:: Problem requirements ::
The records must be retyped exactly, with no pictures included.
Content starts
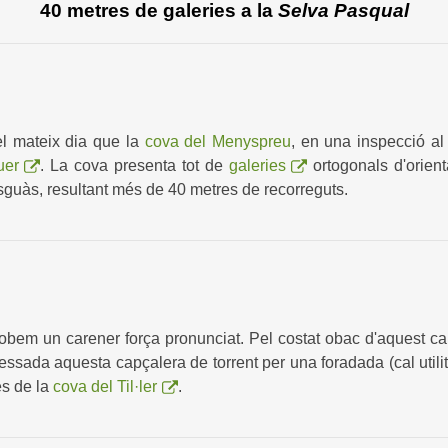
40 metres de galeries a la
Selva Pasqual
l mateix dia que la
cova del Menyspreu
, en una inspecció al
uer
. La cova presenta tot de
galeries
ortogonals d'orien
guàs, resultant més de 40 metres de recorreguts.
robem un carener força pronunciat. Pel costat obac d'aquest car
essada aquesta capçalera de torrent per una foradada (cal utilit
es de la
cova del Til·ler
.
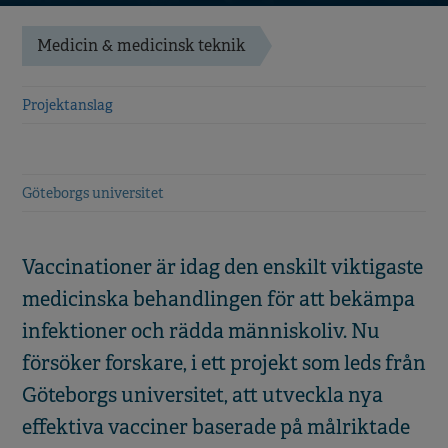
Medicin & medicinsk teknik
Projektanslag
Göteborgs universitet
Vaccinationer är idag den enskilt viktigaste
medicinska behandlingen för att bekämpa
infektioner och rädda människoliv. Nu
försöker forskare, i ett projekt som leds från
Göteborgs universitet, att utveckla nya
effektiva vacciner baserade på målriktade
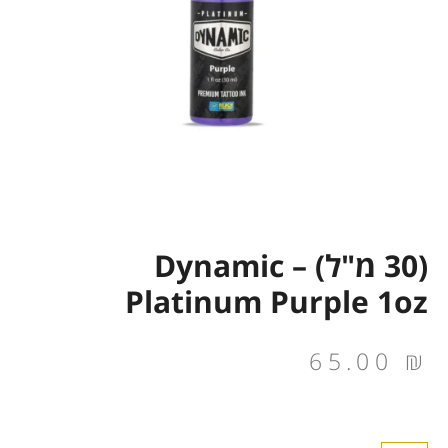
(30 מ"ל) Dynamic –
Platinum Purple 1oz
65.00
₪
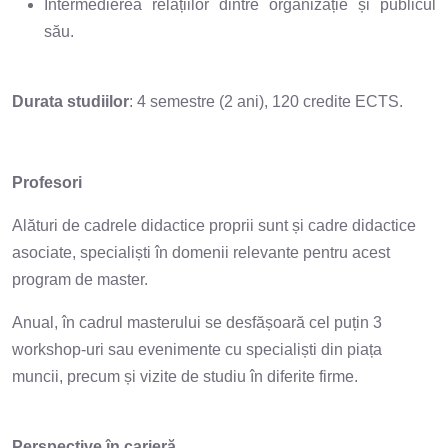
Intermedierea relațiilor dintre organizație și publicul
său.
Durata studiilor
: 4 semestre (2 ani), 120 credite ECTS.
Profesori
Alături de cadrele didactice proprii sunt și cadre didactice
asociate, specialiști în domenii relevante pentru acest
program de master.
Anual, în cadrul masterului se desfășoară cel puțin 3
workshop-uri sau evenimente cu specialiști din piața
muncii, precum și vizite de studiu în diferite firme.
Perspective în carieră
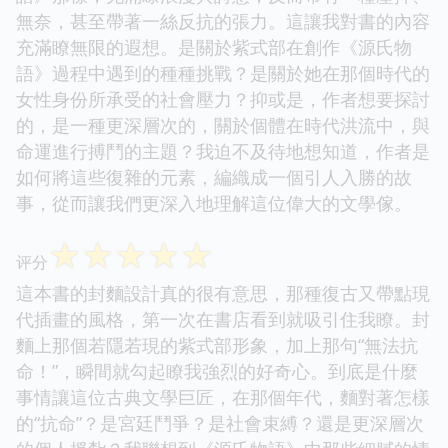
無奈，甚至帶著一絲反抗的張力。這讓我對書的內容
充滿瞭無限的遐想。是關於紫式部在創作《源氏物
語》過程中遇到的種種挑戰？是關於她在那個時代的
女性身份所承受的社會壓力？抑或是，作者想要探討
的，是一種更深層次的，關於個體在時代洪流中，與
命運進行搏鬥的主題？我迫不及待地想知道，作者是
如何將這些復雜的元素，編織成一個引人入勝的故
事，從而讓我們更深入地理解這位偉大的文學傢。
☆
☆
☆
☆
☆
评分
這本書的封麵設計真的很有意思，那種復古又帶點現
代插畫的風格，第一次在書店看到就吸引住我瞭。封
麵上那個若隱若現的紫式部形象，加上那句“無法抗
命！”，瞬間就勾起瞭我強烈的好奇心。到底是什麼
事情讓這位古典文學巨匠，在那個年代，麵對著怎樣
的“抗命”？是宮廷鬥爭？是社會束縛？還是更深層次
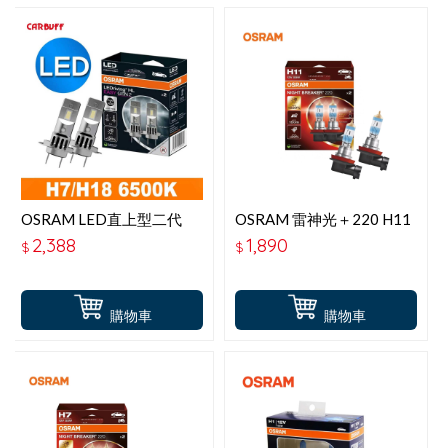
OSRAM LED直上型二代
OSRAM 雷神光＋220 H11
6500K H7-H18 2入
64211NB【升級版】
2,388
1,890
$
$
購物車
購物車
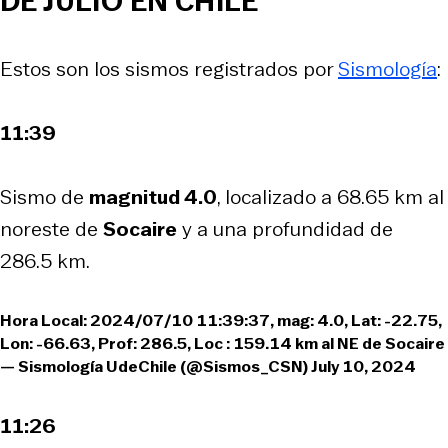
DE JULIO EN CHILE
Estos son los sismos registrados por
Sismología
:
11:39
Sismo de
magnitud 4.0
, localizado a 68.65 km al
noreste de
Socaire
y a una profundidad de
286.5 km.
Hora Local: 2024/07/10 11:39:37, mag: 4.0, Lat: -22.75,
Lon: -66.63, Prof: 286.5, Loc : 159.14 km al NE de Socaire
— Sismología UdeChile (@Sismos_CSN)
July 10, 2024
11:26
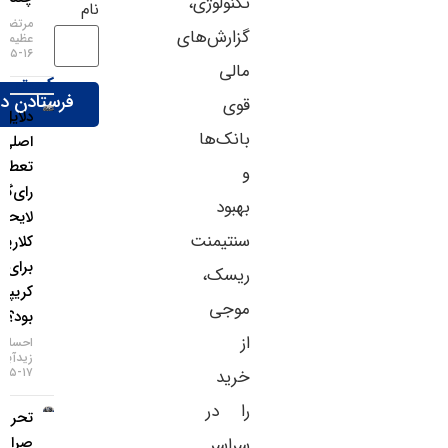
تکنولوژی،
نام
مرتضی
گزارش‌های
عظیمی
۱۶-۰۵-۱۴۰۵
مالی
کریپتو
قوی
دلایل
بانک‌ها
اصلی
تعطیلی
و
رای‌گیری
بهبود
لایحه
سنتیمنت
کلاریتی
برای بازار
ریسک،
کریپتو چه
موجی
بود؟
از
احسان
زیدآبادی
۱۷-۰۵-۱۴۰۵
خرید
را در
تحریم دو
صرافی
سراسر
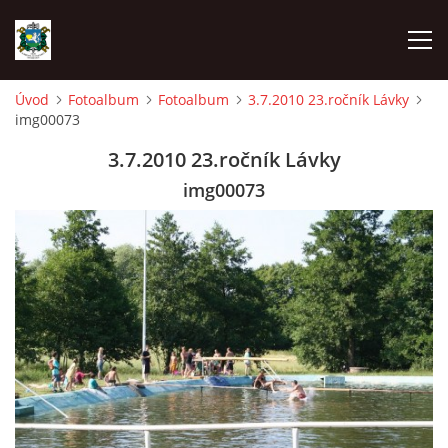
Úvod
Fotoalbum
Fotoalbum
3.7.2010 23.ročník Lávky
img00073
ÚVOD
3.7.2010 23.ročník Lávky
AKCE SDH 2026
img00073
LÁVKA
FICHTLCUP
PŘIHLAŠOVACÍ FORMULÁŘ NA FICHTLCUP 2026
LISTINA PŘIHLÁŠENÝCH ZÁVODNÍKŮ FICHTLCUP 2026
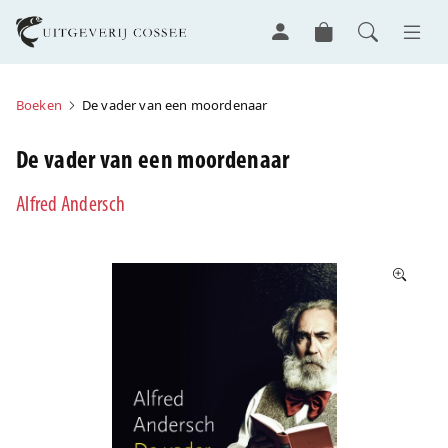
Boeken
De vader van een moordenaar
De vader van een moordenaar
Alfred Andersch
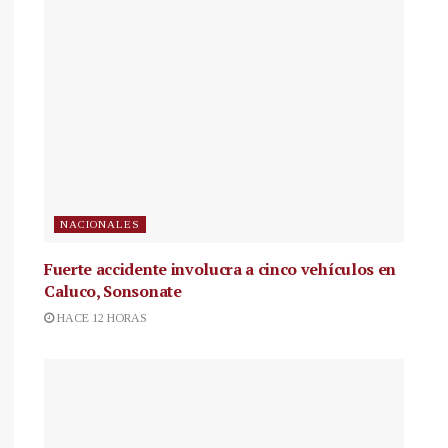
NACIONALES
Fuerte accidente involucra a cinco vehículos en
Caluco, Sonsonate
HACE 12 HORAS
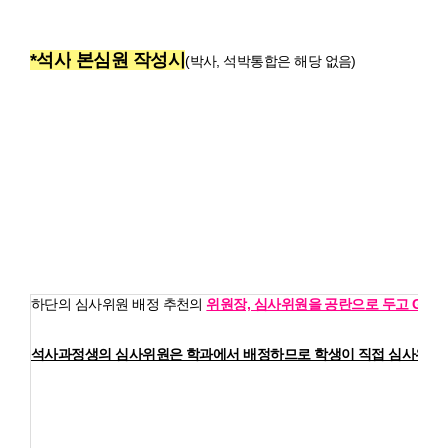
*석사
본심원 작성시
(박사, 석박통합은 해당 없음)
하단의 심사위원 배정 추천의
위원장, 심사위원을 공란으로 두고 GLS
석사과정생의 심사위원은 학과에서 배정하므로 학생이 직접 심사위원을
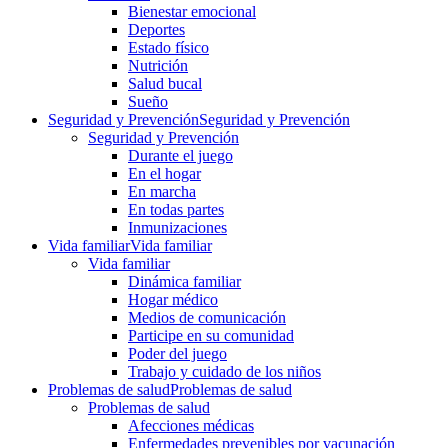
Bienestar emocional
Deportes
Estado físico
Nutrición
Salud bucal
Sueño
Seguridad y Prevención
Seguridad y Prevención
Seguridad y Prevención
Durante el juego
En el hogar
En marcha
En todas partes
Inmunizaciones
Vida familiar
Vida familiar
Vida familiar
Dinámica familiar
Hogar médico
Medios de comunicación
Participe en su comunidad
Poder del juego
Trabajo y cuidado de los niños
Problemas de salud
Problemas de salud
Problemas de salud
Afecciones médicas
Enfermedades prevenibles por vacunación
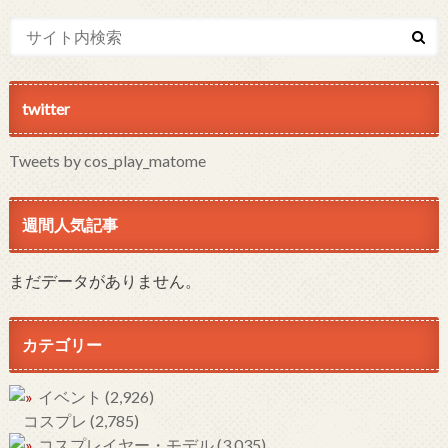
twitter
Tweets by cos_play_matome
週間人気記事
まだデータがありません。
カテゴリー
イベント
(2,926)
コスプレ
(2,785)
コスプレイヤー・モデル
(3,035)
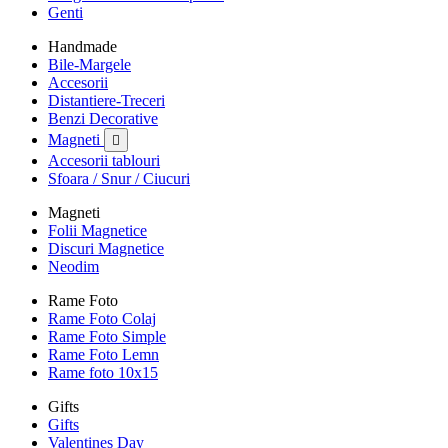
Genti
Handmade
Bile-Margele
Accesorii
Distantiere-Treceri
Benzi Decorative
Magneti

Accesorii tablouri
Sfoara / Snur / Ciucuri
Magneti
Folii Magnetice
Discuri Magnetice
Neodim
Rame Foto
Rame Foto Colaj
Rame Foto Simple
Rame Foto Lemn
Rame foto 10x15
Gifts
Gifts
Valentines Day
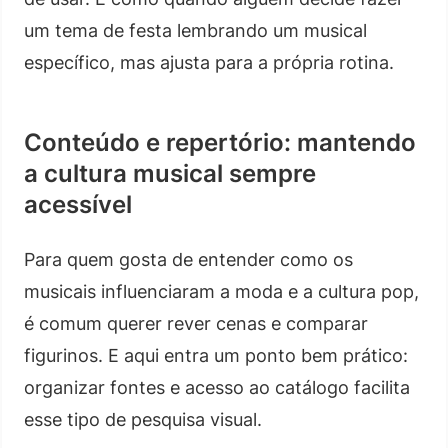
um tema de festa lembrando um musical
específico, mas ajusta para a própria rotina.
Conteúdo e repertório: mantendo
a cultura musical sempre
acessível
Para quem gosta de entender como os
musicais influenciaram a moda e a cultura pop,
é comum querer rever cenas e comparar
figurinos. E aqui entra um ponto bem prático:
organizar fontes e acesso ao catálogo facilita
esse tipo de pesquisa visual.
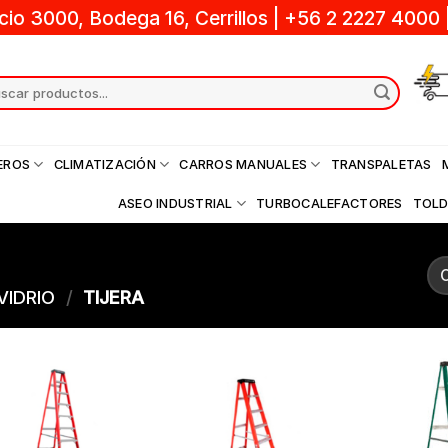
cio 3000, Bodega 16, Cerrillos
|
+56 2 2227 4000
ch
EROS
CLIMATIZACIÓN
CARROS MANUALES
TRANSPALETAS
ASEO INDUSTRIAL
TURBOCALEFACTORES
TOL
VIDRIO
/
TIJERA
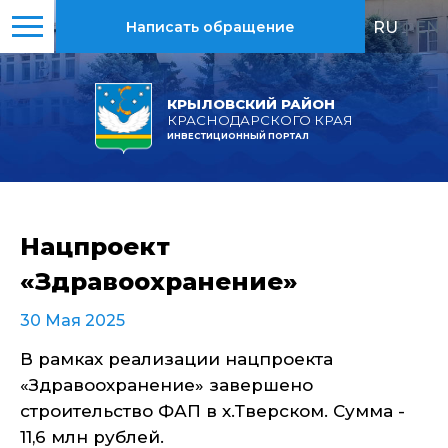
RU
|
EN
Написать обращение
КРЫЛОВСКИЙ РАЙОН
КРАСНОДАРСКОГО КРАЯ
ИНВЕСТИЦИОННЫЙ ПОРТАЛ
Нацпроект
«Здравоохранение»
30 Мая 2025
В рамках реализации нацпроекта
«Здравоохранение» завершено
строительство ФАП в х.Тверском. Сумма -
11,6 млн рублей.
Content ends
:: Task solution ::
40 metres de galeries a la
Selva Pasqual
l mateix dia que la
cova del Menyspreu
, en una inspecció al
uer
. La cova presenta tot de
galeries
ortogonals d'orien
guàs, resultant més de 40 metres de recorreguts.
robem un carener força pronunciat. Pel costat obac d'aquest car
essada aquesta capçalera de torrent per una foradada (cal utilit
es de la
cova del Til·ler
.
Medicin & medicinsk teknik
Projektanslag
Göteborgs universitet
Vaccinationer är idag den enskilt viktigaste
medicinska behandlingen för att bekämpa
infektioner och rädda människoliv. Nu
försöker forskare, i ett projekt som leds från
Göteborgs universitet, att utveckla nya
effektiva vacciner baserade på målriktade
(30 מ"ל) Dynamic –
Platinum Purple 1oz
65.00
₪
Intermedierea relațiilor dintre organizație și publicul
său.
Durata studiilor
: 4 semestre (2 ani), 120 credite ECTS.
Profesori
Alături de cadrele didactice proprii sunt și cadre didactice
asociate, specialiști în domenii relevante pentru acest
program de master.
Anual, în cadrul masterului se desfășoară cel puțin 3
workshop-uri sau evenimente cu specialiști din piața
muncii, precum și vizite de studiu în diferite firme.
Perspective în carieră
無奈，甚至帶著一絲反抗的張力。這讓我對書的內容
充滿瞭無限的遐想。是關於紫式部在創作《源氏物
語》過程中遇到的種種挑戰？是關於她在那個時代的
女性身份所承受的社會壓力？抑或是，作者想要探討
的，是一種更深層次的，關於個體在時代洪流中，與
命運進行搏鬥的主題？我迫不及待地想知道，作者是
如何將這些復雜的元素，編織成一個引人入勝的故
事，從而讓我們更深入地理解這位偉大的文學傢。
☆
☆
☆
☆
☆
评分
這本書的封麵設計真的很有意思，那種復古又帶點現
代插畫的風格，第一次在書店看到就吸引住我瞭。封
麵上那個若隱若現的紫式部形象，加上那句“無法抗
命！”，瞬間就勾起瞭我強烈的好奇心。到底是什麼
事情讓這位古典文學巨匠，在那個年代，麵對著怎樣
的“抗命”？是宮廷鬥爭？是社會束縛？還是更深層次
OSRAM LED直上型二代
OSRAM 雷神光＋220 H11
6500K H7-H18 2入
64211NB【升級版】
2,388
1,890
$
$
購物車
購物車
DE JULIO EN CHILE
Estos son los sismos registrados por
Sismología
:
11:39
Sismo de
magnitud 4.0
, localizado a 68.65 km al
noreste de
Socaire
y a una profundidad de
286.5 km.
Hora Local: 2024/07/10 11:39:37, mag: 4.0, Lat: -22.75,
Lon: -66.63, Prof: 286.5, Loc : 159.14 km al NE de Socaire
— Sismología UdeChile (@Sismos_CSN)
July 10, 2024
11:26
تکنولوژی،
نام
مرتضی
گزارش‌های
عظیمی
۱۶-۰۵-۱۴۰۵
مالی
کریپتو
قوی
دلایل
بانک‌ها
اصلی
تعطیلی
و
رای‌گیری
بهبود
لایحه
سنتیمنت
کلاریتی
برای بازار
ریسک،
کریپتو چه
موجی
بود؟
از
احسان
زیدآبادی
۱۷-۰۵-۱۴۰۵
خرید
را در
تحریم دو
صرافی
سراسر
Úvod
Fotoalbum
Fotoalbum
3.7.2010 23.ročník Lávky
img00073
ÚVOD
3.7.2010 23.ročník Lávky
AKCE SDH 2026
img00073
LÁVKA
FICHTLCUP
PŘIHLAŠOVACÍ FORMULÁŘ NA FICHTLCUP 2026
LISTINA PŘIHLÁŠENÝCH ZÁVODNÍKŮ FICHTLCUP 2026
Boeken
De vader van een moordenaar
De vader van een moordenaar
Alfred Andersch
NACIONALES
Fuerte accidente involucra a cinco vehículos en
Caluco, Sonsonate
HACE 12 HORAS
*석사
본심원 작성시
(박사, 석박통합은 해당 없음)
하단의 심사위원 배정 추천의
위원장, 심사위원을 공란으로 두고 GLS
석사과정생의 심사위원은 학과에서 배정하므로 학생이 직접 심사위원을
Bienestar emocional
Deportes
Estado físico
Nutrición
Salud bucal
Sueño
Seguridad y Prevención
Seguridad y Prevención
Seguridad y Prevención
Durante el juego
En el hogar
En marcha
En todas partes
Inmunizaciones
Vida familiar
Vida familiar
Vida familiar
Dinámica familiar
Hogar médico
Medios de comunicación
Participe en su comunidad
Poder del juego
Trabajo y cuidado de los niños
Problemas de salud
Problemas de salud
Problemas de salud
Afecciones médicas
Enfermedades prevenibles por vacunación
twitter
Tweets by cos_play_matome
週間人気記事
まだデータがありません。
カテゴリー
イベント
(2,926)
コスプレ
(2,785)
コスプレイヤー・モデル
(3,035)
Genti
Handmade
Bile-Margele
Accesorii
Distantiere-Treceri
Benzi Decorative
Magneti

Accesorii tablouri
Sfoara / Snur / Ciucuri
Magneti
Folii Magnetice
Discuri Magnetice
Neodim
Rame Foto
Rame Foto Colaj
Rame Foto Simple
Rame Foto Lemn
Rame foto 10x15
Gifts
Gifts
Valentines Day
um tema de festa lembrando um musical
específico, mas ajusta para a própria rotina.
Conteúdo e repertório: mantendo
a cultura musical sempre
acessível
Para quem gosta de entender como os
musicais influenciaram a moda e a cultura pop,
é comum querer rever cenas e comparar
figurinos. E aqui entra um ponto bem prático:
organizar fontes e acesso ao catálogo facilita
esse tipo de pesquisa visual.
cio 3000, Bodega 16, Cerrillos
|
+56 2 2227 4000
ch
EROS
CLIMATIZACIÓN
CARROS MANUALES
TRANSPALETAS
ASEO INDUSTRIAL
TURBOCALEFACTORES
TOL
VIDRIO
/
TIJERA
RU
|
EN
Написать обращение
КРЫЛОВСКИЙ РАЙОН
КРАСНОДАРСКОГО КРАЯ
ИНВЕСТИЦИОННЫЙ ПОРТАЛ
Нацпроект
«Здравоохранение»
30 Мая 2025
В рамках реализации нацпроекта
«Здравоохранение» завершено
строительство ФАП в х.Тверском. Сумма -
11,6 млн рублей.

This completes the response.